Multiplexing queries
In the Sources and Sinks page, we already discussed multiplexing as a way to
split a query into multiple sinks. This page will go a bit deeper in this concept, as it is
important to understand when combining LazyFrames with procedural programming constructs.

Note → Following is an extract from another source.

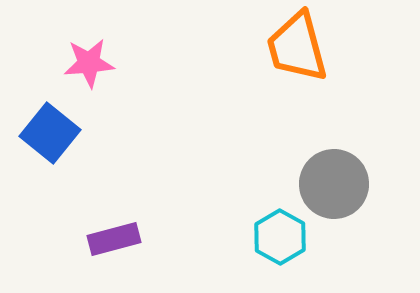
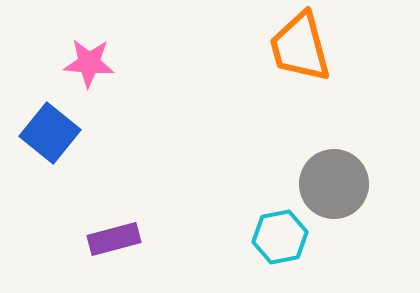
orange trapezoid: moved 3 px right
pink star: rotated 9 degrees clockwise
cyan hexagon: rotated 20 degrees clockwise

When dealing with eager dataframes, it is very common to keep state in a temporary variable. Let's
look at the following example. Below we create a DataFrame with 10 unique elements in a random
order (so that Polars doesn't hit any fast paths for sorted keys).
np.random.seed(0)
a = np.arange(0, 10)
np.random.shuffle(a)
df = pl.DataFrame({"n": a})
print(df)
shape: (10, 1)
┌─────┐
│ n │
│ --- │
│ i64 │
╞═════╡
│ 2 │
│ 8 │
│ 4 │
│ 9 │
│ 1 │
│ 6 │
│ 7 │
│ 3 │
│ 0 │
│ 5 │
└─────┘
Eager
If you deal with the Polars eager API, making a variable and iterating over that temporary
DataFrame gives the result you expect, as the result of the group-by is stored in df1. Even
though the output order is unstable, it doesn't matter as it is eagerly evaluated. The follow
snippet therefore doesn't raise and the assert passes.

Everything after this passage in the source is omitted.